## Exercise directions:
In the material below, find every line containing the string "образцов" and return it.

▽

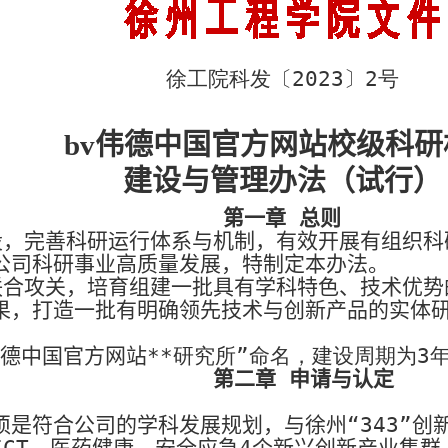
徐工院科发〔
2023
〕
2
号
bv伟德中国官方网站校级科研
建设与管理办法（试行）
第一章 总则
设，完善科研运行体系与机制，有效开展有组织科
公司科研事业高质量发展，特制定本办法。
联合攻关，培育组建一批具有学科特色、技术优势
果，打造一批有明确领先技术与创新产品的实体研
伟德中国官方网站
**
研究所”命名，建设周期为
3
第二章 申请与认定
须是符合公司的学科发展规划，与徐州“
343”
创
ICT
、医药健康、安全应急
4
个新兴创新产业集群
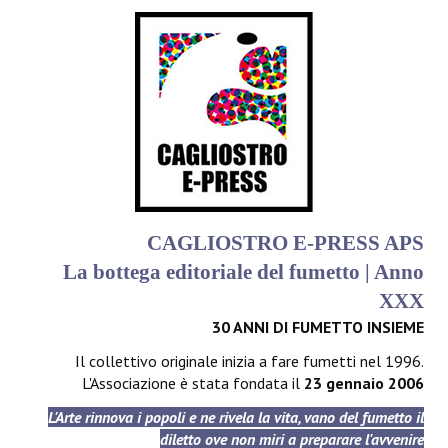
CAGLIOSTRO E-PRESS APS
La bottega editoriale del fumetto | Anno
XXX
30 ANNI DI FUMETTO INSIEME
Il collettivo originale inizia a fare fumetti nel 1996.
L'Associazione è stata fondata il
23 gennaio 2006
L'Arte rinnova i popoli e ne rivela la vita, vano del fumetto il
diletto ove non miri a preparare l'avvenire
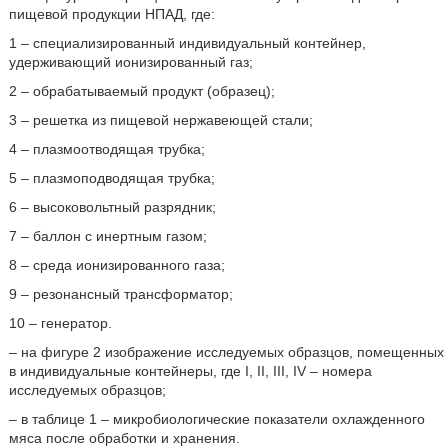
пищевой продукции НПАД, где:
1 – специализированный индивидуальный контейнер,
удерживающий ионизированный газ;
2 – обрабатываемый продукт (образец);
3 – решетка из пищевой нержавеющей стали;
4 – плазмоотводящая трубка;
5 – плазмоподводящая трубка;
6 – высоковольтный разрядник;
7 – баллон с инертным газом;
8 – среда ионизированного газа;
9 – резонансный трансформатор;
10 – генератор.
– на фигуре 2 изображение исследуемых образцов, помещенных
в индивидуальные контейнеры, где I, II, III, IV – номера
исследуемых образцов;
– в таблице 1 – микробиологические показатели охлажденного
мяса после обработки и хранения.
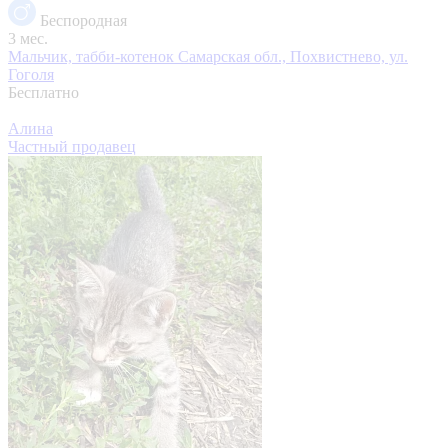
Беспородная
3 мес.
Мальчик, табби-котенок
Самарская обл., Похвистнево, ул.
Гоголя
Бесплатно
Алина
Частный продавец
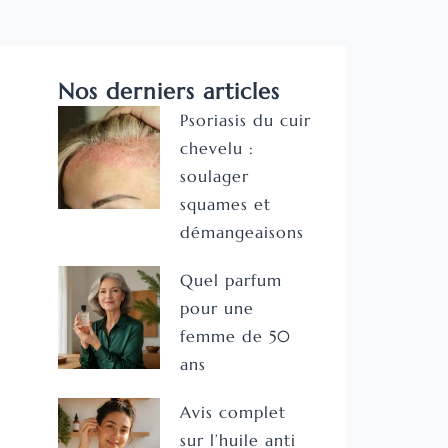
Nos derniers articles
Psoriasis du cuir
chevelu :
soulager
squames et
démangeaisons
Quel parfum
pour une
femme de 50
ans
Avis complet
sur l’huile anti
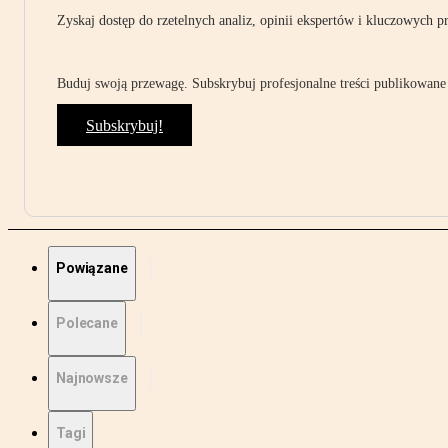
Zyskaj dostęp do rzetelnych analiz, opinii ekspertów i kluczowych p
Buduj swoją przewagę. Subskrybuj profesjonalne treści publikowane 
Subskrybuj!
Powiązane
Polecane
Najnowsze
Tagi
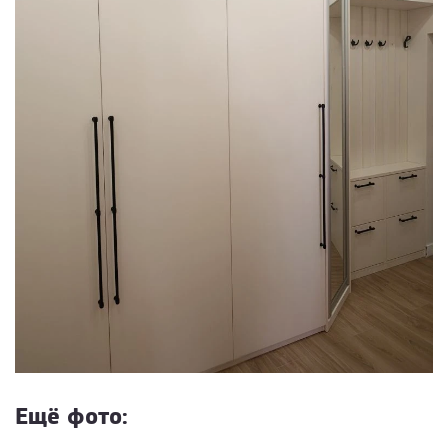
Ещё фото:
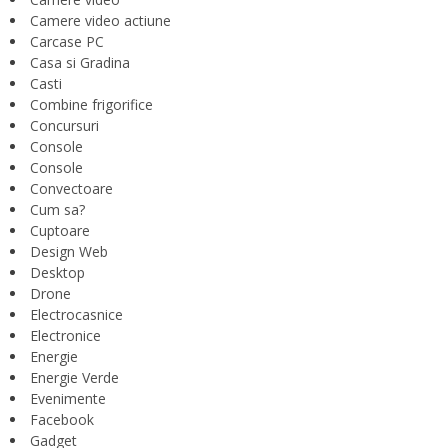
Camere video actiune
Carcase PC
Casa si Gradina
Casti
Combine frigorifice
Concursuri
Console
Console
Convectoare
Cum sa?
Cuptoare
Design Web
Desktop
Drone
Electrocasnice
Electronice
Energie
Energie Verde
Evenimente
Facebook
Gadget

△

## Task response:
– на фигуре 2 изображение исследуемых образцов, помещенных
исследуемых образцов;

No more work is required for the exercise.